The look of lust and determination on his face as he said his last comment gave me goosebumps. The desire, the need on the man’s face was unmistakeable, and it was setting me on fire. Goosebumps rose over my skin, my heart beat faster, and I was practically salivating at the thought of being on the receiving end of that need.

“Okay. So, you think we should do this. That's what I’m hearing?” It should have been a statement, but I wanted to leave it as a question and gain ultimate clarification.

“I think we’re two consenting adults who are attracted to each other. As long as we are careful and respectful, why not?”

Fuck. Was this really going to happen now? I swallowed more beer and thought about what I wanted to do next.

“Okay,” I replied, my voice coming out in almost a squeak.Very unsexy. I nodded, embarrassed my nerves had sounded so clearly in my response.

Rich smirked and pulled his phone from his pocket. “Right, Deliveroo time. What do you fancy?” He glanced at me when he said the words. “I meant to eat.” His grin deepened.

“You choose. I trust you.”

Rich smiled and turned his attention to putting an order in on his phone.

CHAPTER TEN

RICH

I knewLucy wanted to be prepared and have answers to things, but the truth was neither of us knew for sure what was going on with us. Neither of us knew how Annie would handle it if I told her I wanted to try dating her best friend.

I had some idea of the comments she might come out with about it: my age and Lucy’s, that I’d known her since childhood. Wasn’t that a little creepy, and why did I have to pick her best friend. But I didn’t pick Lucy. It hadn’t been my intention.

Some of those things had been through my own mind. A few of them I had answers for, others I wasn’t so sure about.
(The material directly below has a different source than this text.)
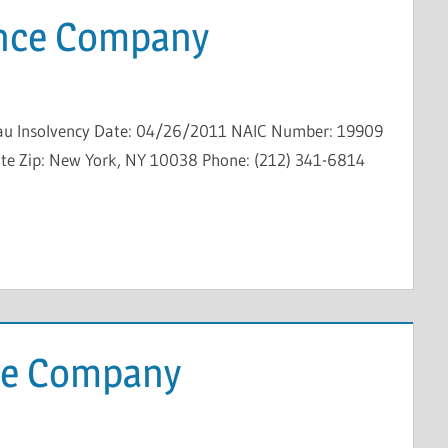
ance Company
au Insolvency Date: 04/26/2011 NAIC Number: 19909
State Zip: New York, NY 10038 Phone: (212) 341-6814
ce Company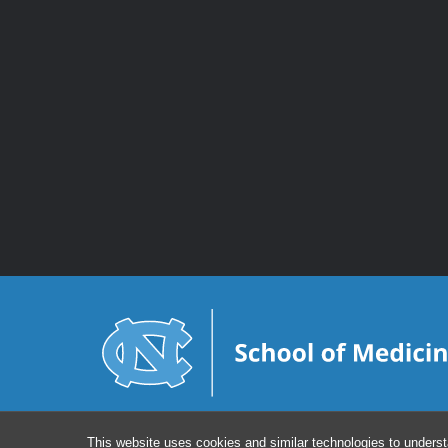
This website uses cookies and similar technologies to underst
Maybe it was a bit weird. But it wasn’t something I had thought about long-term. Nor had I encouraged her in any way. Hell, I hadn’t given a single thought about her until that night in the garden the day they came back from uni. In my mind, that helped take the creepy off it, and I could only hope Annie believed me.
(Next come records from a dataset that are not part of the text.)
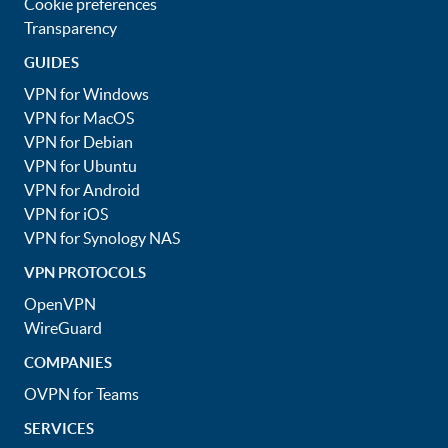
Cookie preferences
Transparency
GUIDES
VPN for Windows
VPN for MacOS
VPN for Debian
VPN for Ubuntu
VPN for Android
VPN for iOS
VPN for Synology NAS
VPN PROTOCOLS
OpenVPN
WireGuard
COMPANIES
OVPN for Teams
SERVICES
I considered the fact that Lucy had thought about us breaking up before we’d had a chance to begin. Something in that really got to me. It scared me a little. There was a pang in my chest at the notion of not being around her. Was I already thinking of her that much? Was this already so full-on that afterone kiss that the idea of breaking up something that wasn’t even a relationship yet pulled on my heartstrings?

It worried me. None of us knew what was going to happen, sure. We knew what we hoped would, but if my divorce had taught me anything, it was that nothing in life came with a guarantee. We were all here to do our thing and hope for the best. When I added that this was the first relationship I had even considered since my ex-wife, things made more sense. It all made me a little nervous that I was thinking about it more seriously than I should have been so early on.

“Penny for them?” Lucy asked, sitting beside me on the sofa as she took a bite of the food I’d ordered from Wagamama.

Dismissing the thoughts, I shook my head. “Oh, just stuff and nonsense,” I replied with a smile.